Sharper declines at the short end of the curve drove the spread between 2-year and 10-year Chinese government bond yields to their highest level since July 14, 2020.
The 30-year yield slipped about 3 basis points to 3.2625%, its lowest since April 10, 2020.
“The short term is reduced by rate cuts, and the long term is not only affected by rate cuts but also by the economic outlook,” said Wei He, China economist at Gavekal Research in Beijing.
“The base-case scenario the market now believes is that economic growth will pick up in the coming months on further policy easing despite downward pressures for now (being) still significant, preventing long-term yields to drop a lot.”

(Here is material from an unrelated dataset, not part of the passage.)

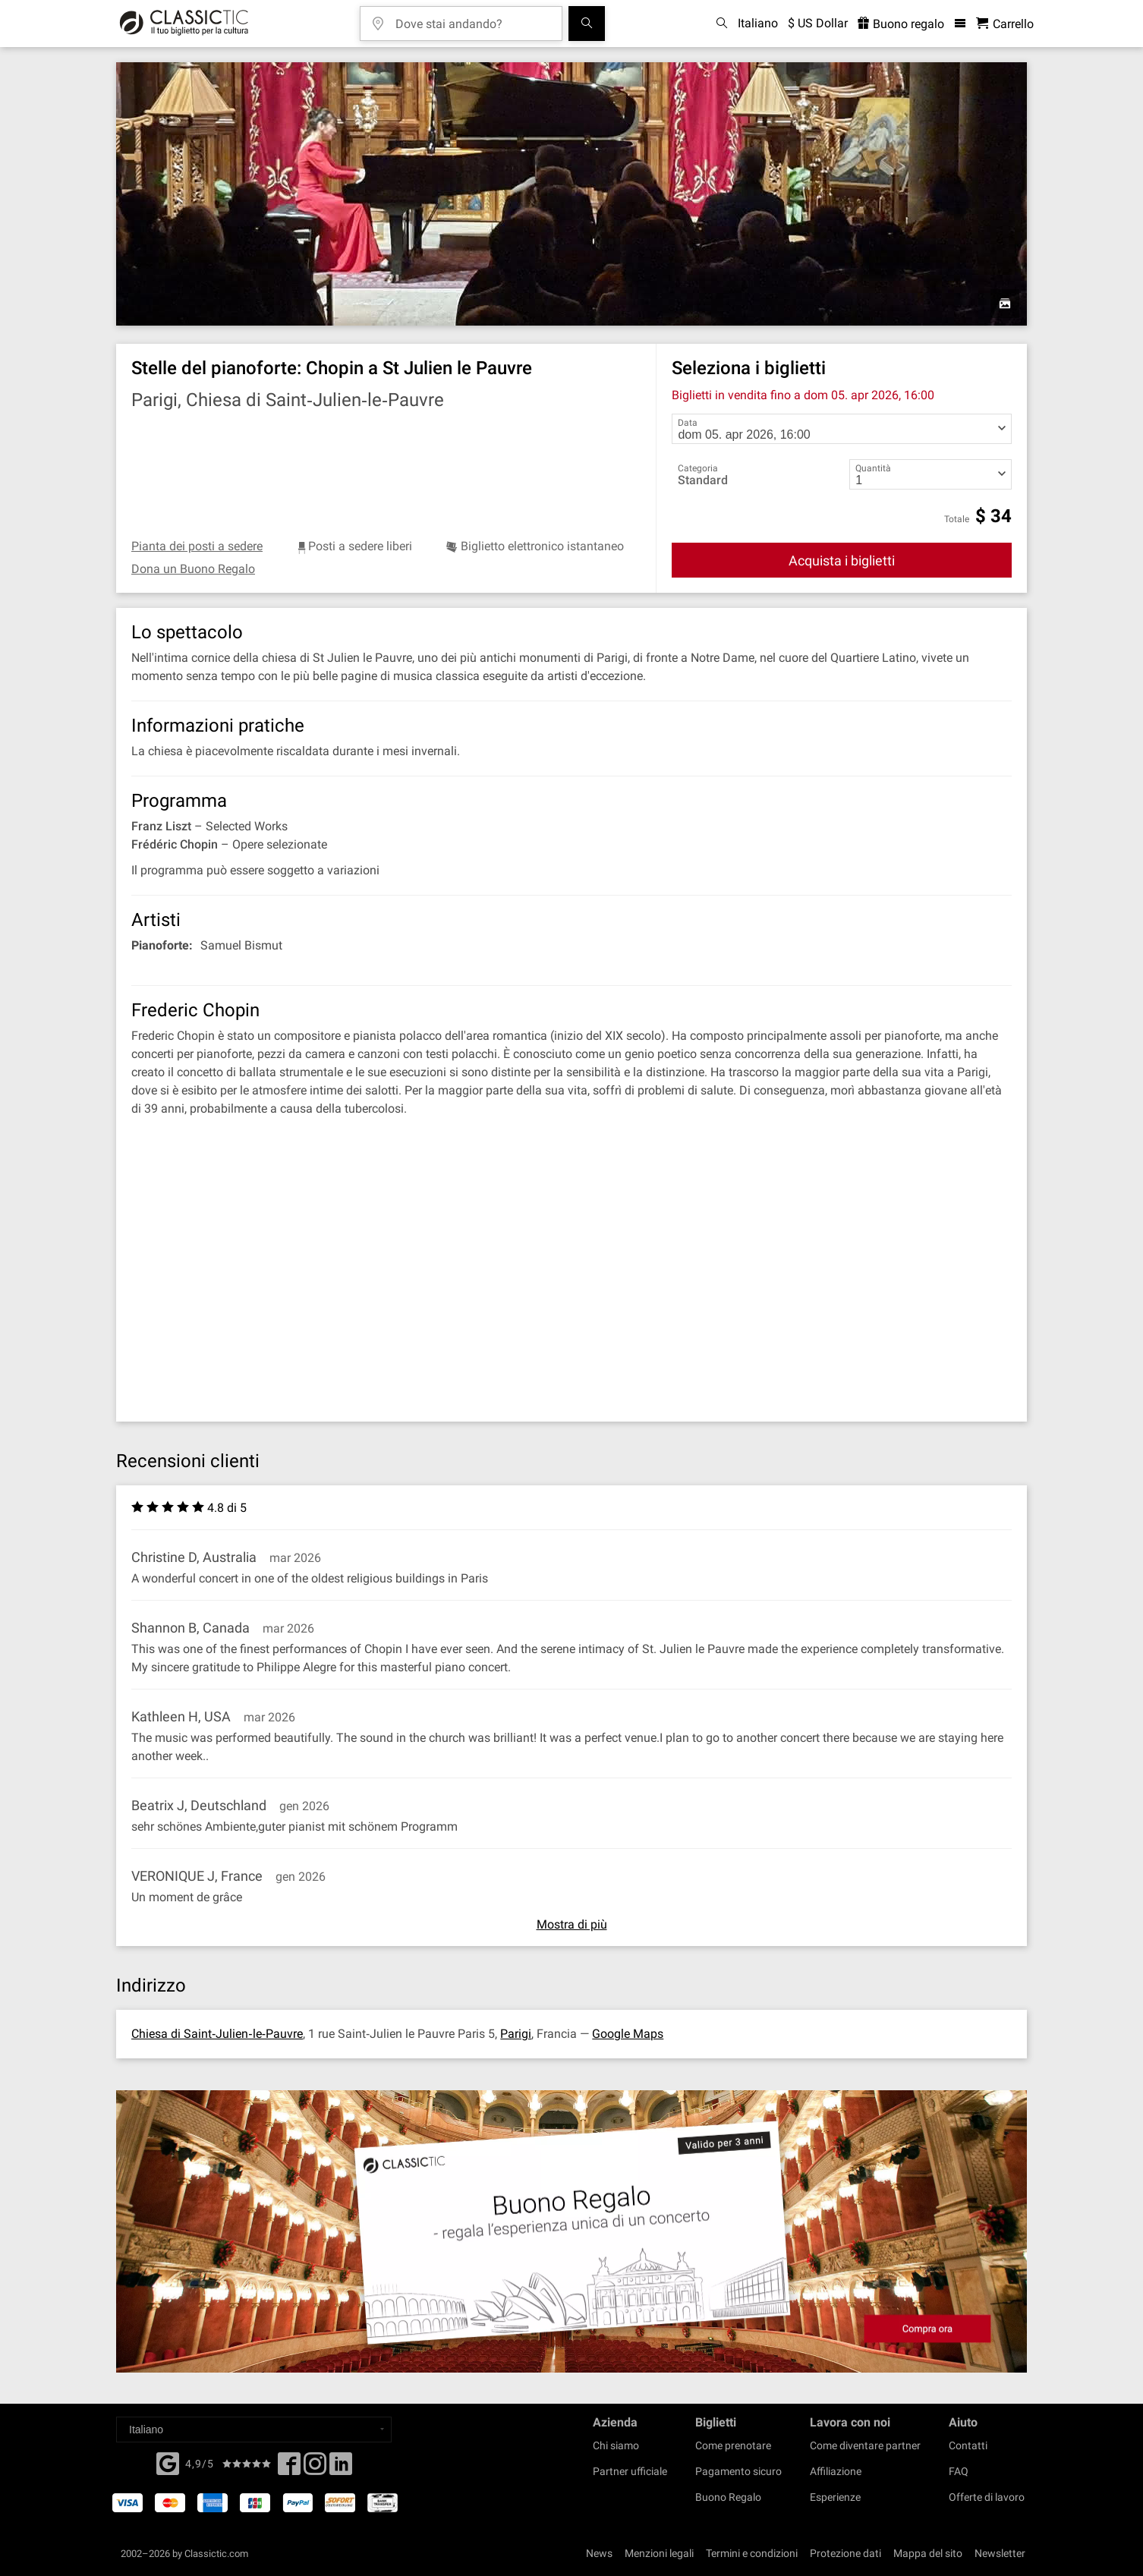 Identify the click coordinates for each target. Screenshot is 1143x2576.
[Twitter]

The drop in bond yields came after China’s central bank on Monday lowered the cost of funding 14-day reverse repurchase agreements while pumping 150 billion yuan ($23.69 billion) into the banking system to ” maintain stable liquidity before the Lunar New Year”. Read more
Last Monday, China surprised markets by cutting borrowing costs on its medium-term loans for the first time since April 2020, and also lowering a short-term lending rate. On Thursday, Prime Lending Rates (LPR) were cut and on Friday, the PBOC cut rates on its loans under the Standing Lending Facility (SLF). Read more
Analysts expect more easing measures in China in the coming months, even as other major global central banks begin to tighten policy and withdraw unprecedented amounts of liquidity injected into their economies to cushion the impact of the COVID-19 pandemic.
“China has stepped up the intensity and frequency of its policy easing since late 2021,” Goldman Sachs analysts said in a note. “Policy support is becoming more evident in the tax and housing cohorts, and the rhetoric from policymakers has also become more pro-growth in recent months.”